Le public comprenait que deux amis occupant des degrés opposés de l’échelle sociale venaient de se rencontrer par hasard. On jeta quelques sous dans la sébille du malheureux et on passa.

— Ce métier de mendiant est plus lucratif que celui de détective, me confia mon ami, quand nous fûmes seuls. À l’avenir, j’aurai deux cordes à mon arc. Maintenant, quittez-moi, pour ne pas me faire remarquer par les culs-de-jatte, mes frères en martyre. Et n’oubliez pas votre obole au malheureux, en même temps que votre poignée de main à l’ancien ami qu’on ne renie pas.

J’obéis et continuai ma route. J’avais compris la tactique de Lautrec : il était entré dans la peau de l’homme mystérieux qu’il recherchait ; il s’était déguisé en « Cocu à roulettes » afin de tromper (s’il en existait) les complices de l’inconnu.

Deux jours après, j’eus l’heur de revoir Lautrec chez lui.

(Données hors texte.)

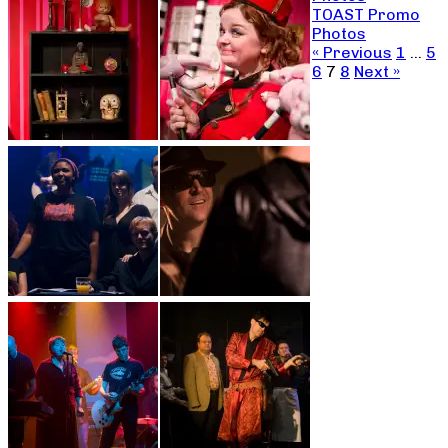
TOAST Promo
Photos
« Previous
1
…
5
6
7
8
Next »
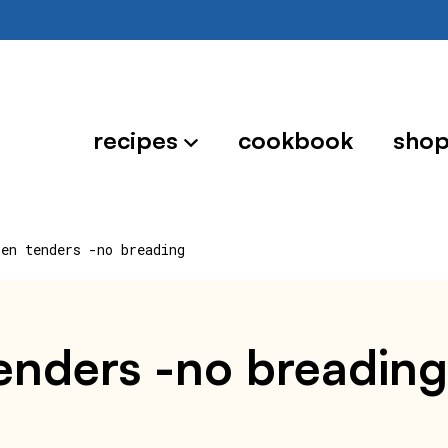
recipes
cookbook
sho
ken tenders -no breading
tenders -no breading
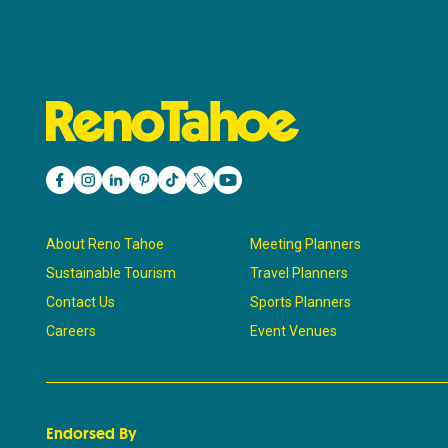
About Reno Tahoe
Meeting Planners
Sustainable Tourism
Travel Planners
Contact Us
Sports Planners
Careers
Event Venues
Endorsed By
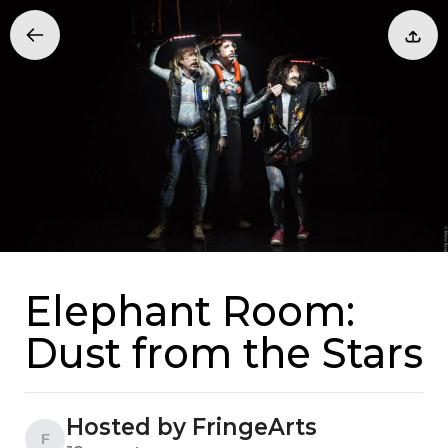
Elephant Room:
Dust from the Stars
Hosted by FringeArts
F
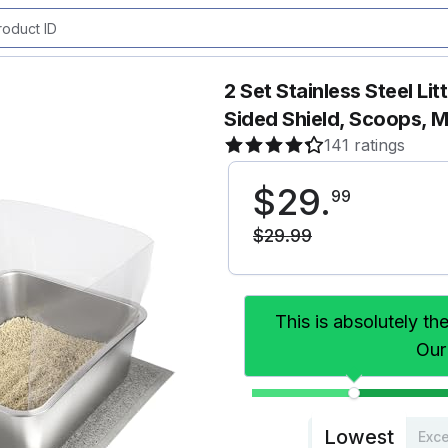
2 Set Stainless Steel Lit
Sided Shield, Scoops, M
141 ratings
$
29
.
99
$
29
.
99
This is absolutely th
Our
Lowest
Exce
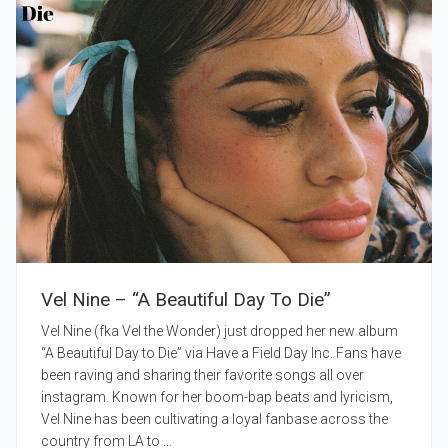
Vel Nine – “A Beautiful Day To Die”
Vel Nine (fka Vel the Wonder) just dropped her new album
“A Beautiful Day to Die” via Have a Field Day Inc. Fans have
been raving and sharing their favorite songs all over
instagram. Known for her boom-bap beats and lyricism,
Vel Nine has been cultivating a loyal fanbase across the
country from LA to ...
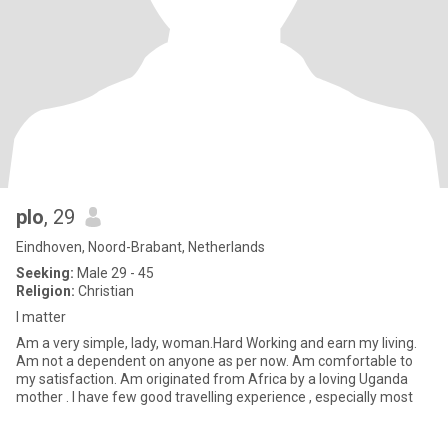
plo
, 29
Eindhoven, Noord-Brabant, Netherlands
Seeking:
Male 29 - 45
Religion:
Christian
I matter
Am a very simple, lady, woman.Hard Working and earn my living.
Am not a dependent on anyone as per now. Am comfortable to
my satisfaction. Am originated from Africa by a loving Uganda
mother . I have few good travelling experience , especially most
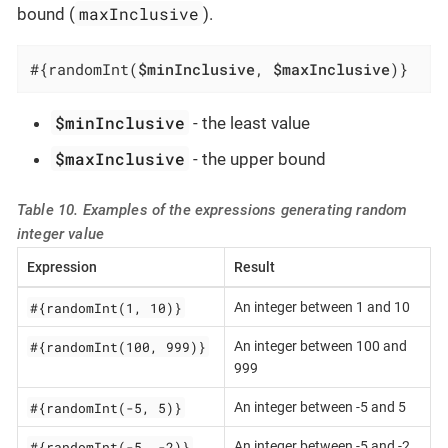
maxInclusive
bound (
).
#{randomInt(
$minInclusive
, 
$maxInclusive
)}
$minInclusive
- the least value
$maxInclusive
- the upper bound
Table 10. Examples of the expressions generating random
integer value
Expression
Result
#{randomInt(1, 10)}
An integer between 1 and 10
#{randomInt(100, 999)}
An integer between 100 and
999
#{randomInt(-5, 5)}
An integer between -5 and 5
#{randomInt(-5, -2)}
An integer between -5 and -2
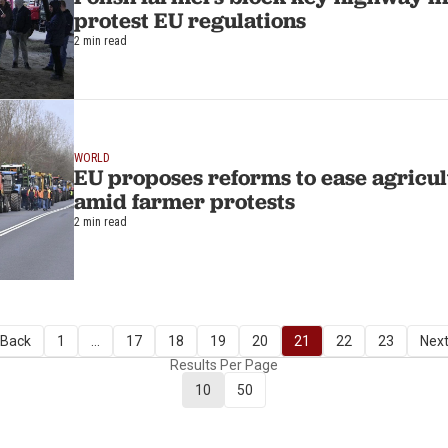
protest EU regulations
2 min read
WORLD
EU proposes reforms to ease agricu
amid farmer protests
2 min read
 Back
1
...
17
18
19
20
21
22
23
Next
Results Per Page
10
50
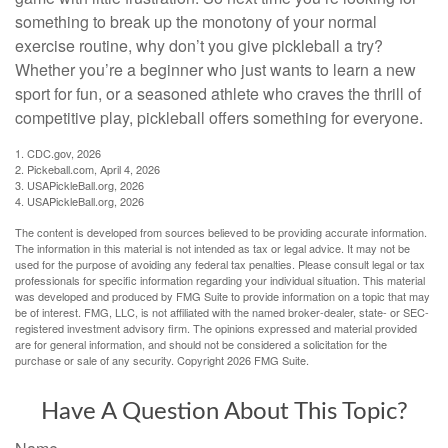
something to break up the monotony of your normal
exercise routine, why don’t you give pickleball a try?
Whether you’re a beginner who just wants to learn a new
sport for fun, or a seasoned athlete who craves the thrill of
competitive play, pickleball offers something for everyone.
1.
CDC.gov, 2026
2.
Pickeball.com, April 4, 2026
3.
USAPickleBall.org, 2026
4.
USAPickleBall.org, 2026
The content is developed from sources believed to be providing accurate information.
The information in this material is not intended as tax or legal advice. It may not be
used for the purpose of avoiding any federal tax penalties. Please consult legal or tax
professionals for specific information regarding your individual situation. This material
was developed and produced by FMG Suite to provide information on a topic that may
be of interest. FMG, LLC, is not affiliated with the named broker-dealer, state- or SEC-
registered investment advisory firm. The opinions expressed and material provided
are for general information, and should not be considered a solicitation for the
purchase or sale of any security. Copyright
2026 FMG Suite.
Have A Question About This Topic?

— Vous m’accompagnez, dit-il. Vous allez voir un spectacle curieux.

— Lequel ?

— Vous verrez tantôt.

— Vous avez du nouveau ?

— Oui. Déguisé en « Cocu à roulettes » j’ai vu deux des femmes du mort ; celles-ci en m’apercevant ont fui, effrayées. Mais j’ai vu mieux. J’ai rencontré mon alter ego, un second « Cocu » dans mon genre. Aussitôt, j’ai recouvré l’usage de mes jambes ; je voulus mettre la main sur l’homme. Mais le gredin fut plus vif que moi et, malgré tout mon flair, il disparut au moment où je m’y attendais le moins. J’ai tout lieu de croire qu’il était déguisé comme moi ; mais je n’ai aucune preuve. Désormais, mon truc est éventé… Nous tentons une autre attaque, l’attaque brusquée.

À ce moment, nous arrivions devant le commissariat. Mon ami s’arrêta ; je l’imitai. Nous attendîmes quelque temps ainsi, en causant.

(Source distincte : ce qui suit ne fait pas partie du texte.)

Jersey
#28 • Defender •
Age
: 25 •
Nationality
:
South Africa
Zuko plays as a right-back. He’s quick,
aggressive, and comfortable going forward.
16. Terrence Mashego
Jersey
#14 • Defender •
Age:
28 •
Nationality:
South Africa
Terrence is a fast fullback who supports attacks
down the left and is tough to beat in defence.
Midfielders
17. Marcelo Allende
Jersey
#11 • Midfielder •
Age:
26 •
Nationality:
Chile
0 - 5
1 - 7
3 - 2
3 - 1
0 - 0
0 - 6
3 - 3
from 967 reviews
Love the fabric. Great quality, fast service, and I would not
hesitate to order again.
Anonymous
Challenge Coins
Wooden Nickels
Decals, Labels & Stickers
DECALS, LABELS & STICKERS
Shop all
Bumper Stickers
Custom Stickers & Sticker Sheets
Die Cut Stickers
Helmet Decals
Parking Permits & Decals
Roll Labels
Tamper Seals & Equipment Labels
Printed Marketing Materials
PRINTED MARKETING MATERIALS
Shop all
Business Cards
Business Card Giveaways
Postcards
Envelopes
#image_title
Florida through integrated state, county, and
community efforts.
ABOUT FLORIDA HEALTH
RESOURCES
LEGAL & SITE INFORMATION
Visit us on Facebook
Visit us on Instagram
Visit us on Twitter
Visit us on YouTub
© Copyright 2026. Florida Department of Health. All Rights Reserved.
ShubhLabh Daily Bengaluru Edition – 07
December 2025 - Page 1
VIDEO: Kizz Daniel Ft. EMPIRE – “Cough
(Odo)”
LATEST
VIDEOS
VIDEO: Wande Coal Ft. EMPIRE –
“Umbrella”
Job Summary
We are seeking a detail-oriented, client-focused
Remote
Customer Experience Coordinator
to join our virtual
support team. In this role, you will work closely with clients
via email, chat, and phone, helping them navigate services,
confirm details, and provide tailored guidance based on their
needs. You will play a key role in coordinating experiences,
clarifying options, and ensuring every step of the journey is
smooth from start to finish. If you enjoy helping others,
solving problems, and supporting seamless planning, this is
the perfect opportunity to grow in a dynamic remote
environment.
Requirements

Tout à coup, je vis la foule se précipiter en lançant des cris et des rires homériques…

Dans la rue venait d’apparaître un cortège des plus curieux. Conduite par des agents, une file de culs-de-jatte du plus pittoresque effet se déroulait devant nous. Ah ! ces culs-de-jatte ! On les voyait trottinant, roulant, soufflant, suant, blasphémant… Dans un coup de filet, on avait arrêté tous les culs-de jatte de Paris. On les avait tous traqués partout à la même heure. Et c’était, dans les rues, un cortège fantastique et désopilant au possible.

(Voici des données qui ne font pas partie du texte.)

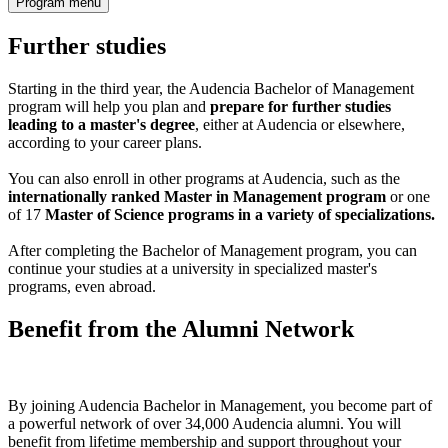
Program menu
Further studies
Starting in the third year, the Audencia Bachelor of Management
program will help you plan and
prepare for further studies
leading to a master's degree
, either at Audencia or elsewhere,
according to your career plans.
You can also enroll in other programs at Audencia, such as the
internationally ranked Master in Management program
or one
of 17
Master of Science programs in a variety of specializations.
After completing the Bachelor of Management program, you can
continue your studies at a university in specialized master's
programs, even abroad.
Benefit from the Alumni Network
By joining Audencia Bachelor in Management, you become part of
a powerful network of over 34,000 Audencia alumni. You will
benefit from lifetime membership and support throughout your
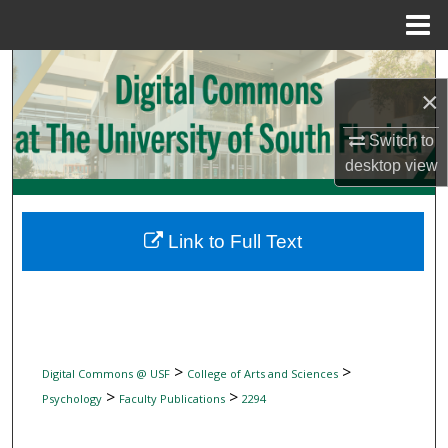
Menu
Home
Search
×
Browse Collections
Switch to
desktop
view
My Account
About
Link to Full Text
Digital Commons Network™
>
>
Digital Commons @ USF
College of Arts and Sciences
>
>
Psychology
Faculty Publications
2294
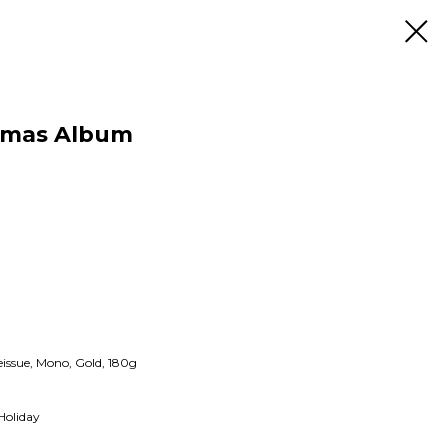
istmas Album
issue, Mono, Gold, 180g
Holiday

La foule se retournait, d’abord étonnée, puis, brusquement, c’était un rire fou qui éclatait et se propageait comme une traînée de poudre. Des rues adjacentes, les gens accouraient pour voir cette procession d’un nouveau genre. Ce fut un événement dont on parla.

On comptait trouver parmi ces infirmes quelqu’un ressemblant au mystérieux meurtrier que la police recherchait activement ou le cul-de-jatte que Lautrec avait poursuivi sans pouvoir l’atteindre. Tous ceux qui portaient la barbe longue furent secoués d’importance. Dame ! il fallait bien s’assurer que ce n’était pas une barbe postiche. La preuve coûtait cher aux patients qui, dans l’épreuve, laissaient de leurs… poils.

Vaines recherches : le mystérieux cul-de-jatte restait introuvable.